Jesus foreshadows Holy Communion as he teaches about his identity as the bread of life. In order to be a follower of Christ we must spiritually eat and drink of Christ. That means we must consume all of him, we don’t have the liberty to pick and choose what we want of Jesus. It’s all or nothing. We then act that out every week in the sacrament. Christ left the church with the Lord’s Supper so that we are reminded every single week of our great spiritual need. As real as the bread and wine is that’s how real our salvation is.
And so Matthew writing his Gospel decades after Christ actually gave the Lord’s Prayer leaves Eucharistic echoes in the petition give us this day our daily bread.

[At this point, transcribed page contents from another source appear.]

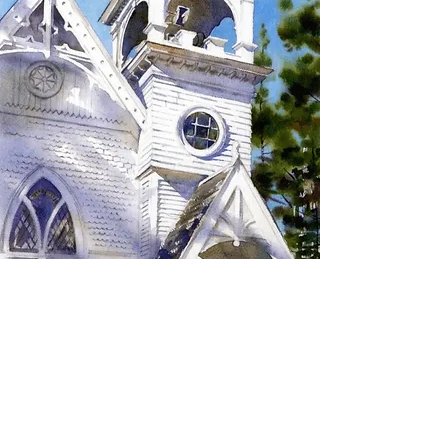
SIGN UP TO RECEIVE
UPDATES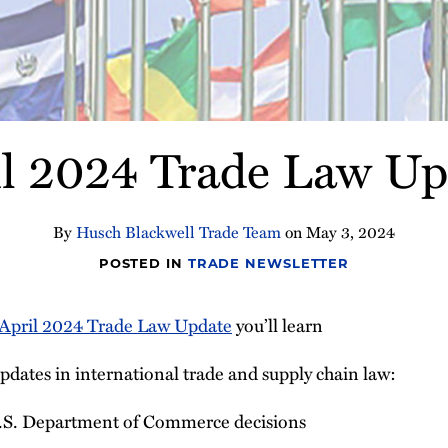
il 2024 Trade Law Up
By
Husch Blackwell Trade Team
on
May 3, 2024
POSTED IN
TRADE NEWSLETTER
April 2024 Trade Law Update
you’ll learn
pdates in international trade and supply chain law:
.S. Department of Commerce decisions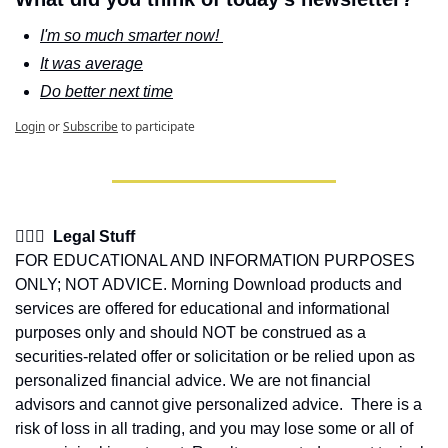
I'm so much smarter now! 
It was average
Do better next time
Login
or
Subscribe
to participate
👩🏽‍⚖️  Legal Stuff
FOR EDUCATIONAL AND INFORMATION PURPOSES 
ONLY; NOT ADVICE. Morning Download products and 
services are offered for educational and informational 
purposes only and should NOT be construed as a 
securities-related offer or solicitation or be relied upon as 
personalized financial advice. We are not financial 
advisors and cannot give personalized advice.  There is a 
risk of loss in all trading, and you may lose some or all of 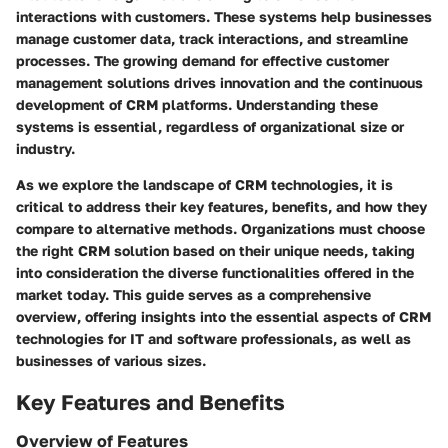
interactions with customers. These systems help businesses
manage customer data, track interactions, and streamline
processes. The growing demand for effective customer
management solutions drives innovation and the continuous
development of CRM platforms. Understanding these
systems is essential, regardless of organizational size or
industry.
As we explore the landscape of CRM technologies, it is
critical to address their key features, benefits, and how they
compare to alternative methods. Organizations must choose
the right CRM solution based on their unique needs, taking
into consideration the diverse functionalities offered in the
market today. This guide serves as a comprehensive
overview, offering insights into the essential aspects of CRM
technologies for IT and software professionals, as well as
businesses of various sizes.
Key Features and Benefits
Overview of Features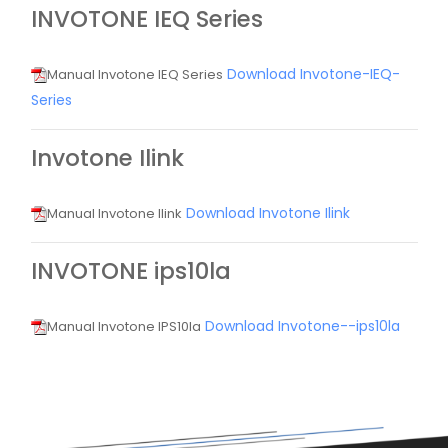
INVOTONE IEQ Series
Download Invotone-IEQ-
Manual Invotone IEQ Series
Series
Invotone Ilink
Download Invotone Ilink
Manual Invotone Ilink
INVOTONE ips10la
Download Invotone--ips10la
Manual Invotone IPS10la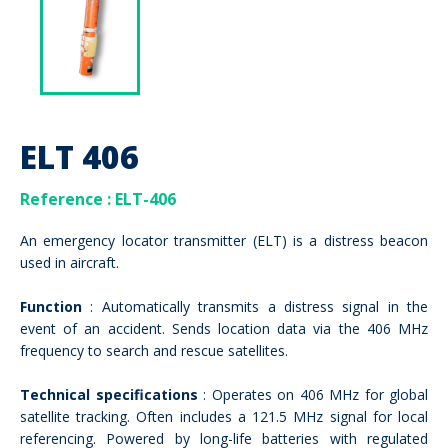
ELT 406
Reference
: ELT-406
An emergency locator transmitter (ELT) is a distress beacon
used in aircraft.
Function
: Automatically transmits a distress signal in the
event of an accident. Sends location data via the 406 MHz
frequency to search and rescue satellites.
Technical specifications
: Operates on 406 MHz for global
satellite tracking. Often includes a 121.5 MHz signal for local
referencing. Powered by long-life batteries with regulated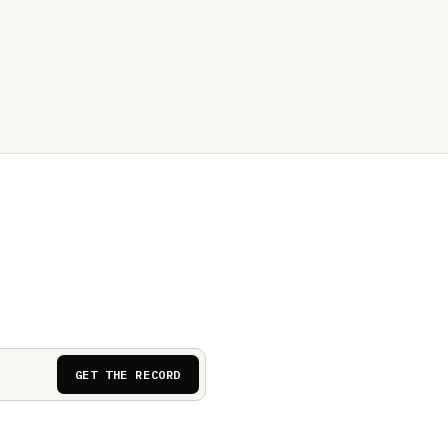
GET THE RECORD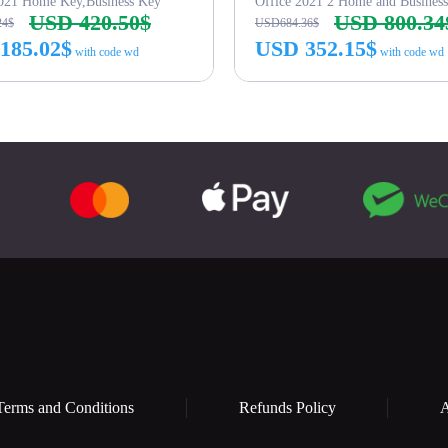
2021 Home Key,Business Key
Office 2021 2 Home and Busines
USD 420.50$
USD 800.34
24$
USD684.36$
185.02$
USD 352.15$
with code wd
with code wd
Buy Now
Buy Now
Terms and Conditions
Refunds Policy
A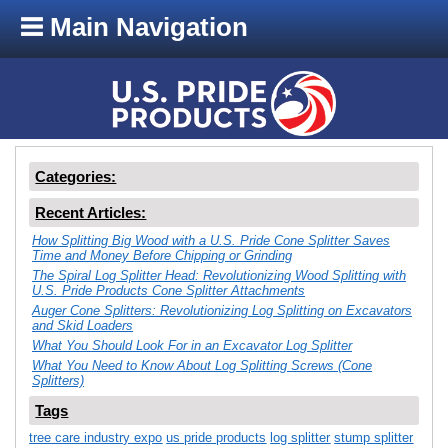
Main Navigation
Categories:
Recent Articles:
How Splitting Big Wood with a U.S. Pride Cone Splitter Saves
Time and Money Before Chipping or Grinding
The Spiral Log Splitter Head: Revolutionizing Wood Splitting with
U.S. Pride Products Cone Splitter Attachments
Auger Cone Splitters: Revolutionizing Log Splitting on Excavators
and Skid Loaders
What You Should Look For in an Excavator Log Splitter
What You Need to Know About Log Splitting Screws (Cone
Splitters)
Tags
tree care industry expo
us pride products
log splitter
stump splitter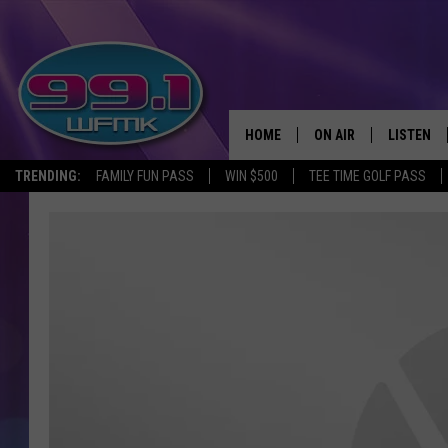
HOME
ON AIR
LISTEN
TRENDING:
FAMILY FUN PASS
WIN $500
TEE TIME GOLF PASS
ALL DJS
LISTEN LI
SHOWS
WFMK AP
SCOTT CLOW
ALEXA
MICHELLE HEART
GOOGLE 
JOHN ROBINSON
RECENTLY
JOHN TESH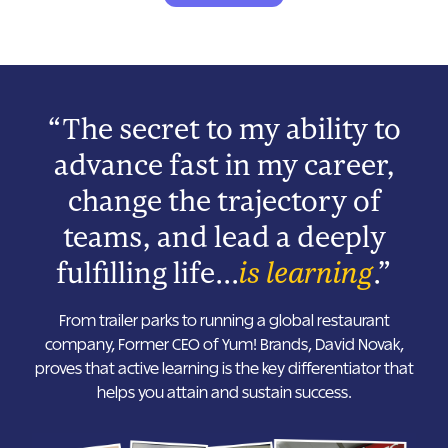
“The secret to my ability to
advance fast in my career,
change the trajectory of
teams, and lead a deeply
fulfilling life...
is learning
.”
From trailer parks to running a global restaurant
company, Former CEO of Yum! Brands, David Novak,
proves that active learning is the key differentiator that
helps you attain and sustain success.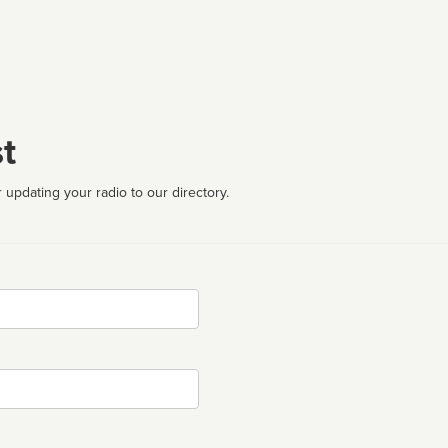
t
 updating your radio to our directory.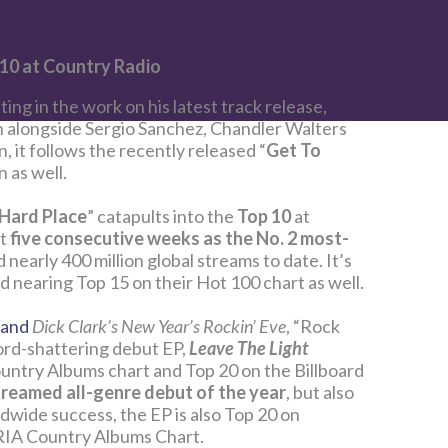
 10 at Country Radio
tting in the work on his latest track release,
 alongside Sergio Sanchez, Chandler Walters
 it follows the recently released “
Get To
n as well.
Hard Place
” catapults into the
Top 10
at
nt
five consecutive weeks as the No. 2 most-
 nearly 400 million global streams to date. It’s
d nearing Top 15 on their Hot 100 chart as well.
and
Dick Clark’s New Year’s Rockin’ Eve
, “Rock
ord-shattering debut EP,
Leave The Light
ountry Albums chart and Top 20 on the Billboard
reamed all-genre debut of the year
, but also
ldwide success, the EP is also Top 20 on
RIA Country Albums Chart.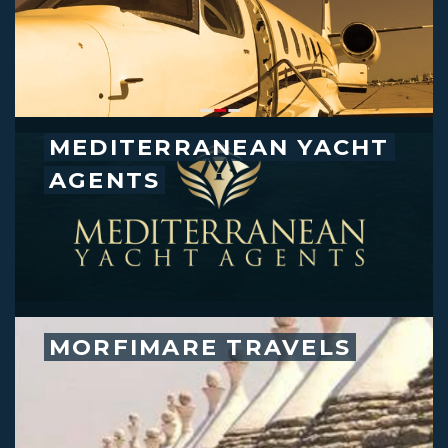
MEDITERRANEAN YACHT
AGENTS
MORFIMARE TRAVELS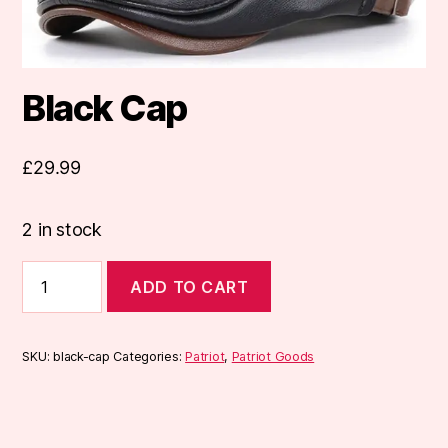
Black Cap
£
29.99
2 in stock
Black
ADD TO CART
Cap
quantity
SKU:
black-cap
Categories:
Patriot
,
Patriot Goods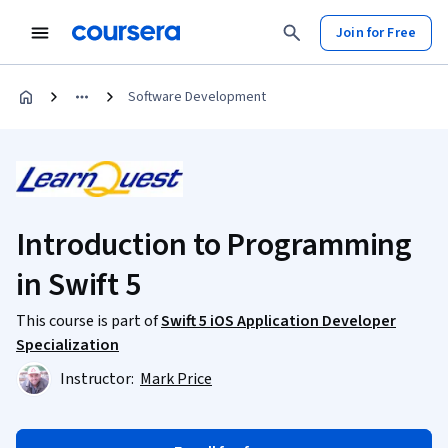
Join for Free
Software Development
Introduction to Programming
in Swift 5
This course is part of
Swift 5 iOS Application Developer
Specialization
Instructor:
Mark Price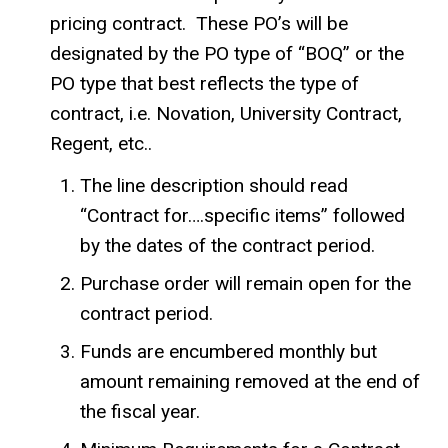
pricing contract. These PO’s will be
designated by the PO type of “BOQ” or the
PO type that best reflects the type of
contract, i.e. Novation, University Contract,
Regent, etc..
The line description should read
“Contract for….specific items” followed
by the dates of the contract period.
Purchase order will remain open for the
contract period.
Funds are encumbered monthly but
amount remaining removed at the end of
the fiscal year.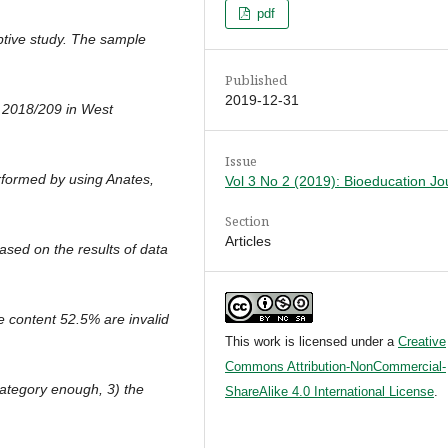
pdf
iptive study. The sample
Published
2019-12-31
r 2018/209 in West
Issue
rformed by using Anates,
Vol 3 No 2 (2019): Bioeducation Jo
Section
Articles
Based on the results of data
the content 52.5% are invalid
This work is licensed under a
Creative
Commons Attribution-NonCommercial-
 category enough, 3) the
ShareAlike 4.0 International License
.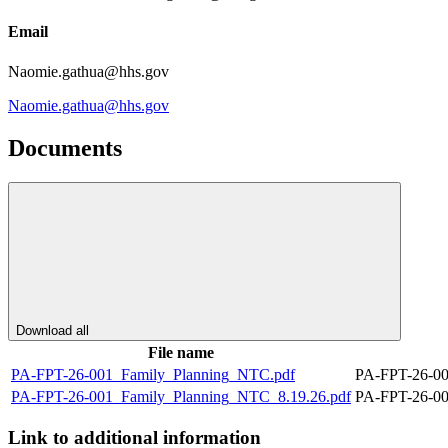
Email
Naomie.gathua@hhs.gov
Naomie.gathua@hhs.gov
Documents
Download all
File name
PA-FPT-26-001_Family_Planning_NTC.pdf
PA-FPT-26-00
PA-FPT-26-001_Family_Planning_NTC_8.19.26.pdf
PA-FPT-26-00
Link to additional information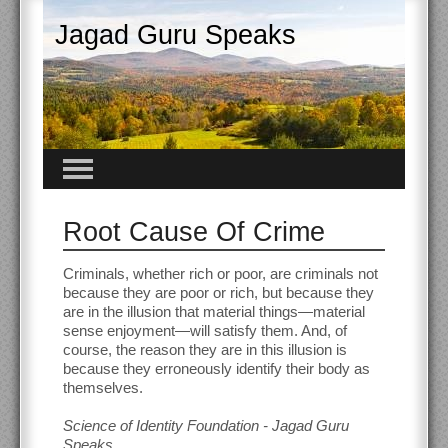
Jagad Guru Speaks
Root Cause Of Crime
Criminals, whether rich or poor, are criminals not
because they are poor or rich, but because they
are in the illusion that material things—material
sense enjoyment—will satisfy them. And, of
course, the reason they are in this illusion is
because they erroneously identify their body as
themselves.
Science of Identity Foundation - Jagad Guru
Speaks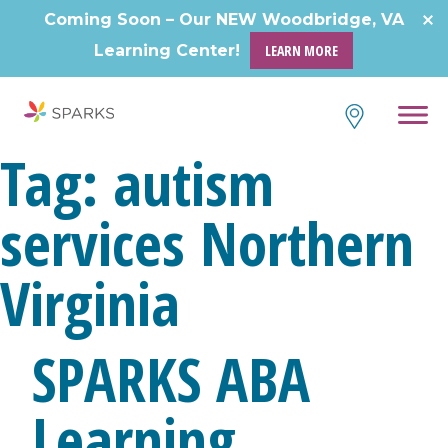
Skip
Coming Soon – Our NEW Woodbridge, VA
to
Learning Center!
LEARN MORE
content
Tag:
autism
services Northern
Virginia
SPARKS ABA
Learning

We need physical bread to live and we need the living bread to live forever. Communion is where those two realities meet. The bread of the Eucharist is literal bread that leads to the living bread. The Lord’s Supper is where heaven and earth are linked in the petition give us this day our daily bread.
Conclusion
In a moment we will stand and come to the Lord’s Table and eat of Jesus’ body and drink of his blood. As we do so we’re acting out our prayer give us this day our daily bread. We don’t pray to a cosmic vending machine picking and choosing what we want. We don’t pray to a genie in the lamp. We pray to our Father in heaven whose name is hallowed, whose kingdom comes and whose will is done on earth as it is in heaven. It is only when we first pray thy will be done that we can then pray give us this day. Our Father has given us the bread of life in the gospel of his Son. And if he wouldn’t spare his beloved Son, will he deprive us of our daily bread? The Eucharist declares otherwise.